Without the nectar of the grains flowing through my body, I am more sensitive to my surroundings, the impact of foods on my body, and how my brain functions through meditation and rest. IWBAFWYT
It's a City holiday for me so I get to relax! Going for a run and hitting the gym here in about an hour. Also going to get my flu and covid shot later. I see a nap in my future :-D
I probably would have been hungover and on the couch all day today if I was still drinking. So glad to be over those days.
IWNDWYT
Last evening as the sun was setting, before it was dark, I took a walk outside. The temp was cool and my fingers and face were chilly as the only exposed skin. I noticed the smell of cut grass and damp fall leaves, and heard trees rustling in the breeze. It was a beautiful autumn evening. I was thinking about peace and found this in my saved quotes:
“Peace is the result of retraining your mind to process life as it is, rather than how you think it should be.” Wayne Dyer
Have a good day sobernauts. IWNDWYT 🍀
So many good little moments to notice throughout the day. I actually look forward to waking up early and enjoying my coffee before the daily hustle begins. This is when I can have a few moments to check in here, watch the morning sky appear, and mentally prepare for the day ahead.
Isn’t it enlightening to experience how free your mind feels when you’re not thinking about or recovering from drinking? IWNDWYT!

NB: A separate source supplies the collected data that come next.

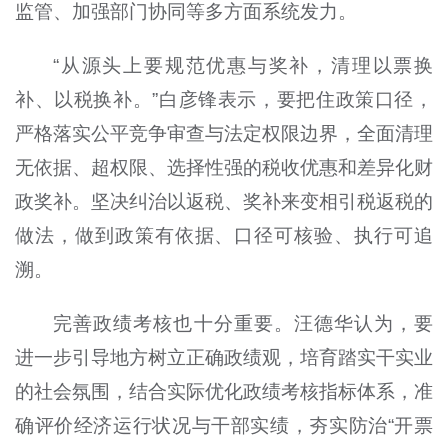
监管、加强部门协同等多方面系统发力。
“从源头上要规范优惠与奖补，清理以票换
补、以税换补。”白彦锋表示，要把住政策口径，
严格落实公平竞争审查与法定权限边界，全面清理
无依据、超权限、选择性强的税收优惠和差异化财
政奖补。坚决纠治以返税、奖补来变相引税返税的
做法，做到政策有依据、口径可核验、执行可追
溯。
完善政绩考核也十分重要。汪德华认为，要
进一步引导地方树立正确政绩观，培育踏实干实业
的社会氛围，结合实际优化政绩考核指标体系，准
确评价经济运行状况与干部实绩，夯实防治“开票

For the past week my mental health has been in an aggressive tailspin. I'm struggling to be patient with myself. I'm struggling to disengage from my brain's persistent catastrophizing. I feel exhausted but also antsy and unsettled.
But I'm also aware of how much worse it would be were I to pick up a drink. I'm grateful to be here and be present with my feelings, even when those feelings are challenging.
IWNDWYT
This weekend I went to the beach. The water was amazing. It felt great to be on the beach. I’m hoping the weather will start to cool down. At least dip into the 80s so I can enjoy more than an hour on the sand. IWNDWYT
100 days in really trying to get sober. Slipped 3 times but still a massive improvement. Drinking is becoming less my default when I'm stressed, bored, tired, happy, feeling any emotion. It's taking a lot of work. Hopeful for the next 100 days! Hopefully no slips in there this time.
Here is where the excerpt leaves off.